#### Work item
Transcribe, exactly and without pictures, the lines below from the line with "Kompost, wenn sie aus umweltfreundlichen" to the line with "AirPods 用家注意聽力響紅燈 醫學界籲", both ends included, and no others.

=== Section Start ===

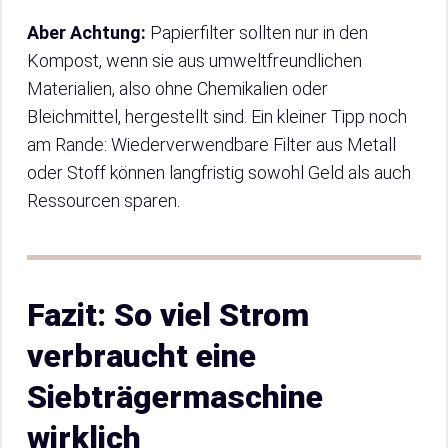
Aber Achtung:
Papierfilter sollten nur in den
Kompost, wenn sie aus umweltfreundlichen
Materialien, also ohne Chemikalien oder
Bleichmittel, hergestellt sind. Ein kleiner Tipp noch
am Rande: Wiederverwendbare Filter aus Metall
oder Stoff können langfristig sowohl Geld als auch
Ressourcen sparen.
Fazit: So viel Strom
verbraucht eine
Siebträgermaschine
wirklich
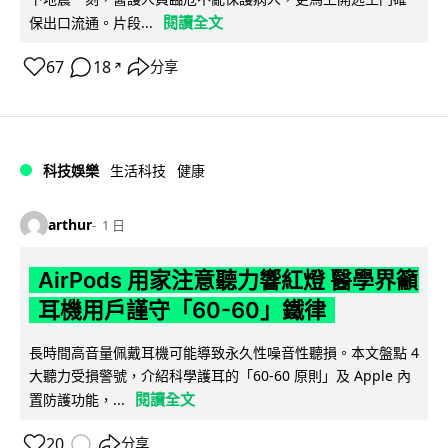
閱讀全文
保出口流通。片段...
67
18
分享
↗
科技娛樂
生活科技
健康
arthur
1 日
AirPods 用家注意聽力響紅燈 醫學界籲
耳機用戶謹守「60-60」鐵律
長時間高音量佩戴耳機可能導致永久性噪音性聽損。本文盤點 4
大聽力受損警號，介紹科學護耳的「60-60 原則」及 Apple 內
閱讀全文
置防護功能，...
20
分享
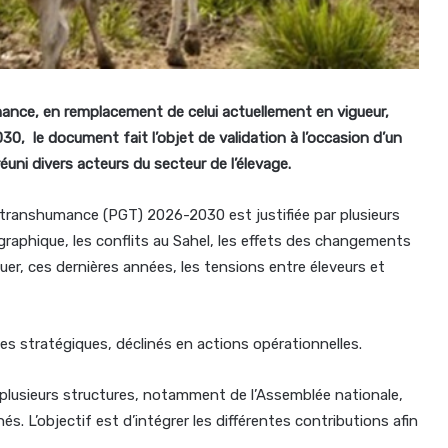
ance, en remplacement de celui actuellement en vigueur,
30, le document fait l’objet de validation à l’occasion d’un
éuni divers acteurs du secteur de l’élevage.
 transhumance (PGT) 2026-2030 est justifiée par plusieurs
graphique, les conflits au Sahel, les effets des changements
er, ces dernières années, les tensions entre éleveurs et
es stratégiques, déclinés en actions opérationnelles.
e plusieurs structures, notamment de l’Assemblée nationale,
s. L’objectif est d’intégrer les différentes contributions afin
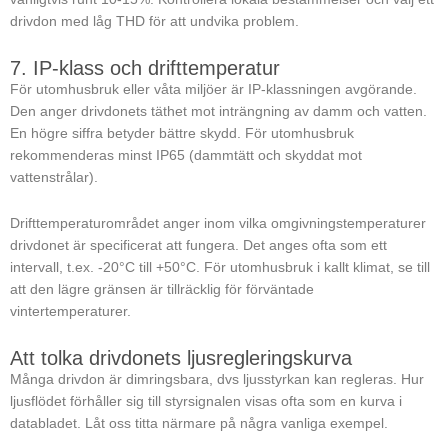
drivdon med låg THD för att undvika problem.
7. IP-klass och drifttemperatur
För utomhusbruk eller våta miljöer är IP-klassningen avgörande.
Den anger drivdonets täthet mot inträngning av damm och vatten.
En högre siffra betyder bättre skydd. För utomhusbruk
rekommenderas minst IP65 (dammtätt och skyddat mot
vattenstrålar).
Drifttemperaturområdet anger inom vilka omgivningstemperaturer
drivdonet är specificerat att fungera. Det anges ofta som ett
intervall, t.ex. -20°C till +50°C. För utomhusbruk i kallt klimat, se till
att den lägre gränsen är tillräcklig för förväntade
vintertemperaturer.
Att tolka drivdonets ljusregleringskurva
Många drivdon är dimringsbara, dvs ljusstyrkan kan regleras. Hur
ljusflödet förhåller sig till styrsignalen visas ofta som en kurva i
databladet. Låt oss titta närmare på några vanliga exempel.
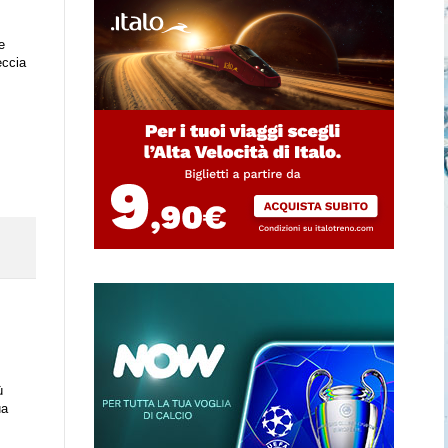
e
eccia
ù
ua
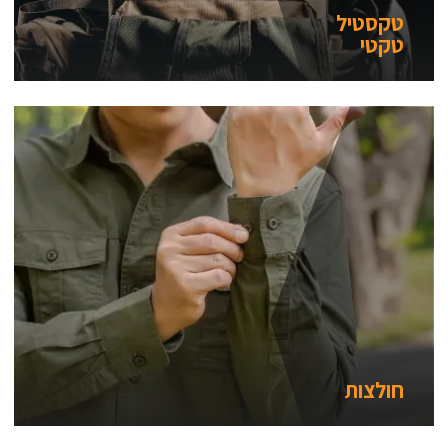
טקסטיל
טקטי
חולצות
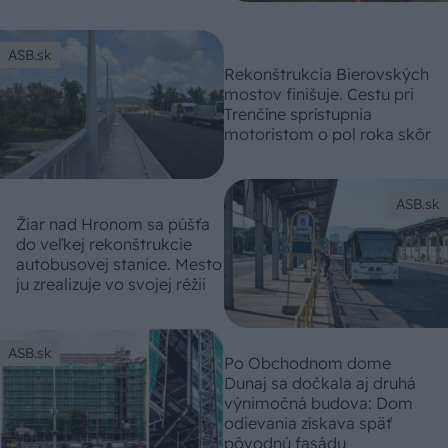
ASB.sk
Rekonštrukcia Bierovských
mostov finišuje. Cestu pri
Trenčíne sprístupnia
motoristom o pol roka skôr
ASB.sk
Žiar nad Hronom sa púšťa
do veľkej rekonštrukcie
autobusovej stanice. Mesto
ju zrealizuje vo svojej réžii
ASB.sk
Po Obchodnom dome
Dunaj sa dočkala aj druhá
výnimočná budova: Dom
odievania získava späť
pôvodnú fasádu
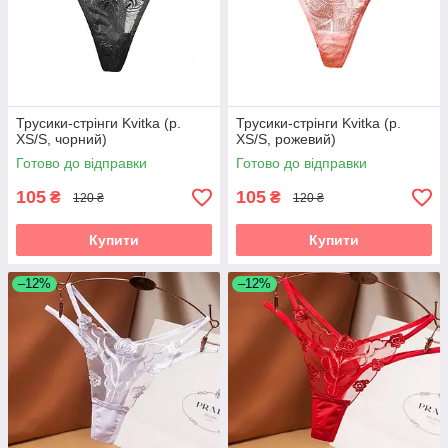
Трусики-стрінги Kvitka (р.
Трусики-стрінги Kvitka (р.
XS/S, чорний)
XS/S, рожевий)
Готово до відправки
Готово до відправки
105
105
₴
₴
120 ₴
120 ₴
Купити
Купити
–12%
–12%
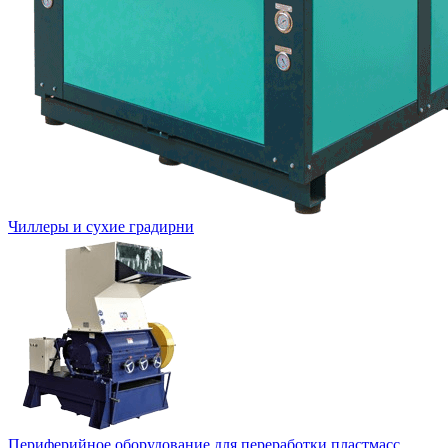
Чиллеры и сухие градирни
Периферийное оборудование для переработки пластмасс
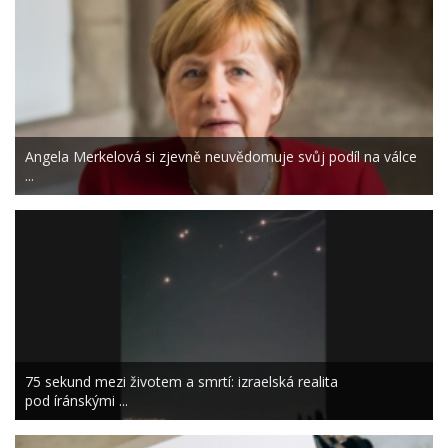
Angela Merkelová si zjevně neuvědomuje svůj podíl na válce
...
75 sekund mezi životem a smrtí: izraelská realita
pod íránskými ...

=== Section End ===

#### Expected answer
Kompost, wenn sie aus umweltfreundlichen
Materialien, also ohne Chemikalien oder
Bleichmittel, hergestellt sind. Ein kleiner Tipp noch
am Rande: Wiederverwendbare Filter aus Metall
oder Stoff können langfristig sowohl Geld als auch
Ressourcen sparen.
Fazit: So viel Strom
verbraucht eine
Siebträgermaschine
wirklich
閱讀全文
保出口流通。片段...
67
18
分享
↗
科技娛樂
生活科技
健康
arthur
1 日
AirPods 用家注意聽力響紅燈 醫學界籲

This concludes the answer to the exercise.